> _What is required_:
Down to the last line, retype the records below exactly and skip the pictures.

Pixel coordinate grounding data
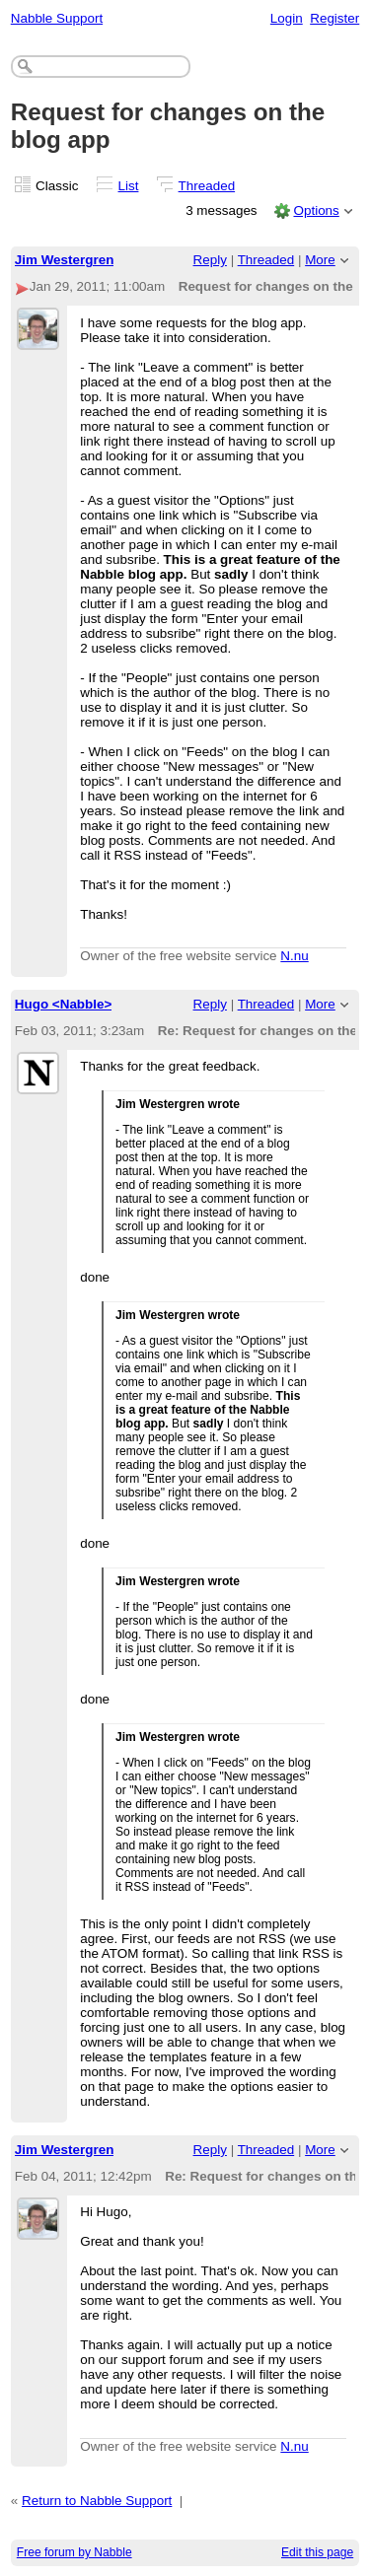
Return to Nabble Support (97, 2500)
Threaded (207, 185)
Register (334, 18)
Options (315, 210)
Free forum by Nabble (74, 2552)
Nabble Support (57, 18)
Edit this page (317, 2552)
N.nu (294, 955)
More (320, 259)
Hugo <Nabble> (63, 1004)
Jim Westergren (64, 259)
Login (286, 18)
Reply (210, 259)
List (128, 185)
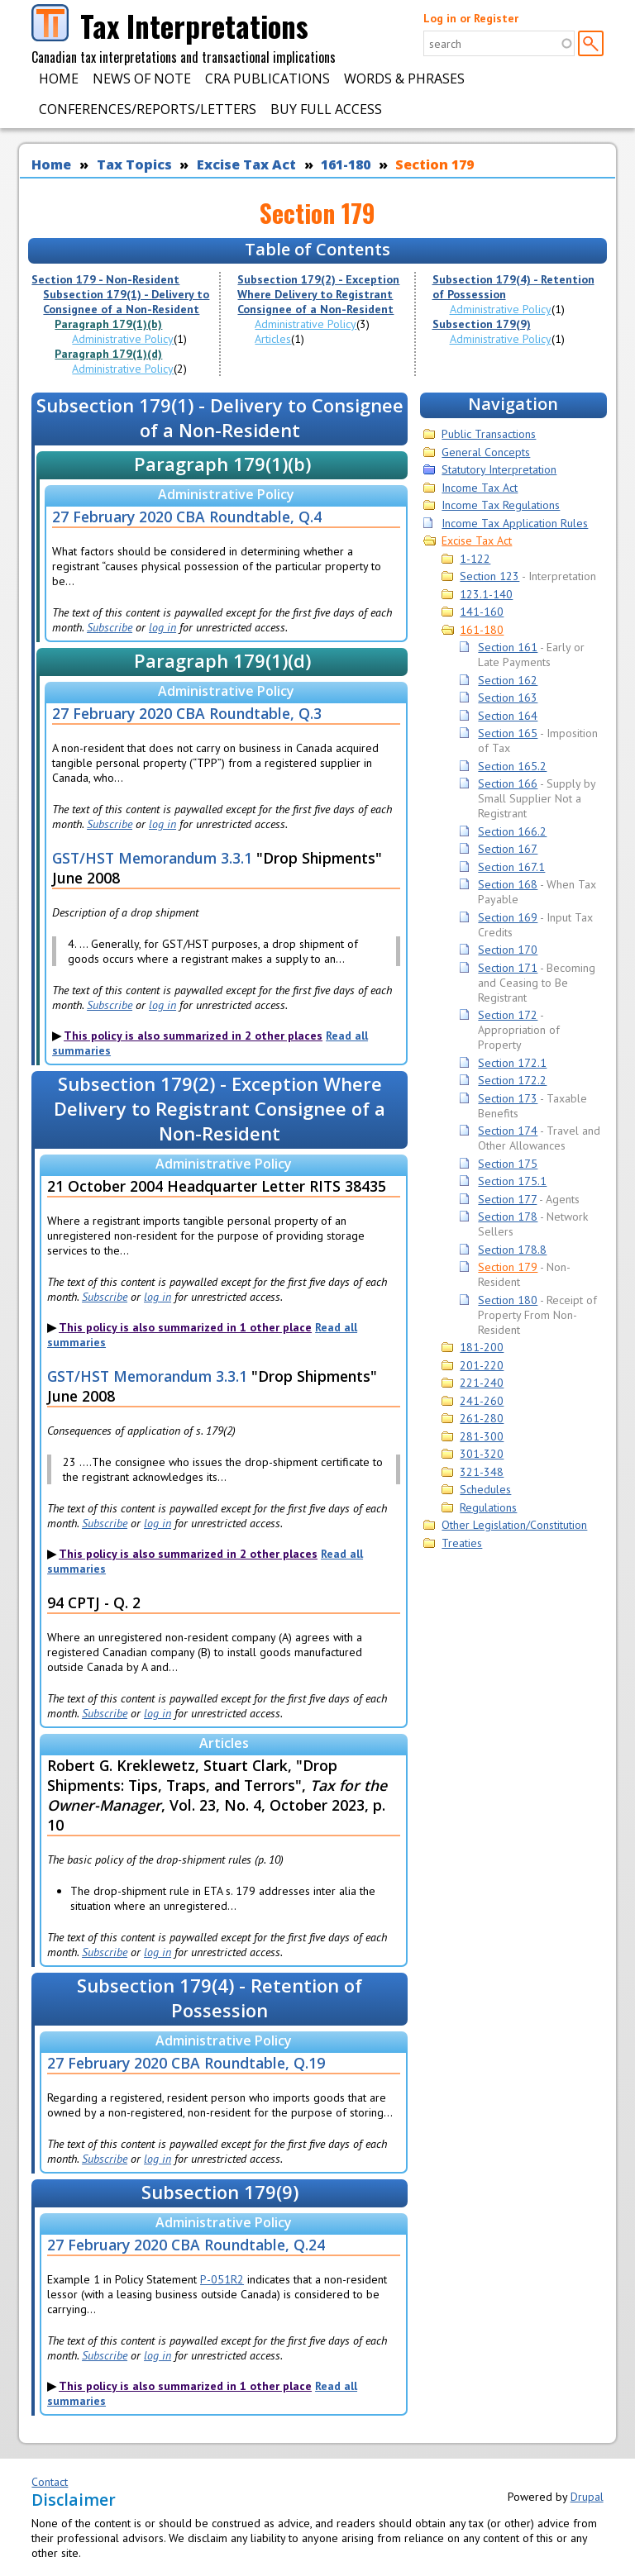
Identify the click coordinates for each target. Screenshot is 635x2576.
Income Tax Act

> _Response area_:
Return to Nabble Support (97, 2500)
Threaded (207, 185)
Register (334, 18)
Options (315, 210)
Free forum by Nabble (74, 2552)
Nabble Support (57, 18)
Edit this page (317, 2552)
N.nu (294, 955)
More (320, 259)
Hugo <Nabble> (63, 1004)
Jim Westergren (64, 259)
Login (286, 18)
Reply (210, 259)
List (128, 185)
Identify the click coordinates for each target. Screenshot is 635x2576.
Income Tax Act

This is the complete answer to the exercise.